The equivalence of (1) above shows that it suffices to prove that if $f \in C(\mathbb R, X)$ is in the closure of a set $A \subseteq C(\mathbb R, X)$ with respect to the topology of uniform convergence, then $f$ is in the closure of $A$ with respect to the topology of pointwise convergence.

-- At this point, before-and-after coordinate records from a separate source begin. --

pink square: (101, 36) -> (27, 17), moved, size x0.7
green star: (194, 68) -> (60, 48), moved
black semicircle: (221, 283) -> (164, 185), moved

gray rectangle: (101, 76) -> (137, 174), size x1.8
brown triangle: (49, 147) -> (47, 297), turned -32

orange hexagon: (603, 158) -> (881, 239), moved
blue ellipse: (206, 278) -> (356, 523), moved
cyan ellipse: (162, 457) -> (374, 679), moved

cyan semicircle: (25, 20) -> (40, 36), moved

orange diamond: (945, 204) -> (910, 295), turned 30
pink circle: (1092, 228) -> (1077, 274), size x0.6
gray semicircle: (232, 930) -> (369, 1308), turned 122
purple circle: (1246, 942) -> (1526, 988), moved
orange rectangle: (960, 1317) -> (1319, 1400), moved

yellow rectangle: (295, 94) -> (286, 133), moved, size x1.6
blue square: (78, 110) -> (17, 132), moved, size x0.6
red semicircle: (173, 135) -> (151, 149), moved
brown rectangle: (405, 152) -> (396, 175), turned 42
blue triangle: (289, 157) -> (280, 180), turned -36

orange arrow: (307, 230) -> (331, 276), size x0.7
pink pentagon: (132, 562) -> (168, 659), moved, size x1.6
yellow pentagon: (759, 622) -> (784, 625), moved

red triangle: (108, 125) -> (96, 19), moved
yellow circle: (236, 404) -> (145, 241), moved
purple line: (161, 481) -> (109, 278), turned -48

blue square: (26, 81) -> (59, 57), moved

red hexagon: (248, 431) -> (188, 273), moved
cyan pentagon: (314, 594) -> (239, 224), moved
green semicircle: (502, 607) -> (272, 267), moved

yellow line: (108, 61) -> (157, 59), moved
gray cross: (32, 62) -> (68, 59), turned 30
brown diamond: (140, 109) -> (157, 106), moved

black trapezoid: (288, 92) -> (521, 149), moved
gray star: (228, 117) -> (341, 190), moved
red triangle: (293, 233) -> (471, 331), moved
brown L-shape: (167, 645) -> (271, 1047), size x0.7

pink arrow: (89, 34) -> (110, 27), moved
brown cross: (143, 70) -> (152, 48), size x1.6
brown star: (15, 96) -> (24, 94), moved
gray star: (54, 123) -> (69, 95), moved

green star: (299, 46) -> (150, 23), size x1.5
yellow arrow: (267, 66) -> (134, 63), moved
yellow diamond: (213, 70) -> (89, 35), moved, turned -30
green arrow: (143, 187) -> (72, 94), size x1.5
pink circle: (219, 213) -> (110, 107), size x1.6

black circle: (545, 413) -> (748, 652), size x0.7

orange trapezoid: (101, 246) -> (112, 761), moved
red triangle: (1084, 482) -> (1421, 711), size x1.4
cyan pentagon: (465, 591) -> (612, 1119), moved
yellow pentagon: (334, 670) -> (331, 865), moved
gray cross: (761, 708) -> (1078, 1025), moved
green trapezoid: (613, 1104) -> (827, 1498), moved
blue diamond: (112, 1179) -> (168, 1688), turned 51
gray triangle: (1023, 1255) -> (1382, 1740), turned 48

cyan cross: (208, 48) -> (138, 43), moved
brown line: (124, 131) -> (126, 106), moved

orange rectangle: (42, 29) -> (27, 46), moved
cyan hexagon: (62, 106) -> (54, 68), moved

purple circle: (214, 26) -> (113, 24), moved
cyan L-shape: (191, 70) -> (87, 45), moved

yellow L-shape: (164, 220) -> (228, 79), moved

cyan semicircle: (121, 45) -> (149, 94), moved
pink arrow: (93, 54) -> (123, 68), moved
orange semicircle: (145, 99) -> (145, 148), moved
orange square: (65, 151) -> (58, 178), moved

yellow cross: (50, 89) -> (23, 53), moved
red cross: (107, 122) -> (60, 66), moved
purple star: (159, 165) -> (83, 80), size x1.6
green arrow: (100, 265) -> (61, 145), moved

The connection to $(1)$ is that $\mathcal{T_1} \supset \mathcal{T}_2 \iff \operatorname{id} \colon (X,\, \mathcal{T}_1) \to (X,\, \mathcal{T}_2)$ is continuous; and the inclusion of the closure with respect to uniform convergence in the closure with respect to pointwise convergence is, in light of $(1)$, just what's needed to show the continuity of $\operatorname{id}\colon \bigl(C(\mathbb R, X),\, \mathcal{T}_{uni}\bigr) \to \bigl(C(\mathbb R, X),\, \mathcal{T}_{pw}\bigr)$.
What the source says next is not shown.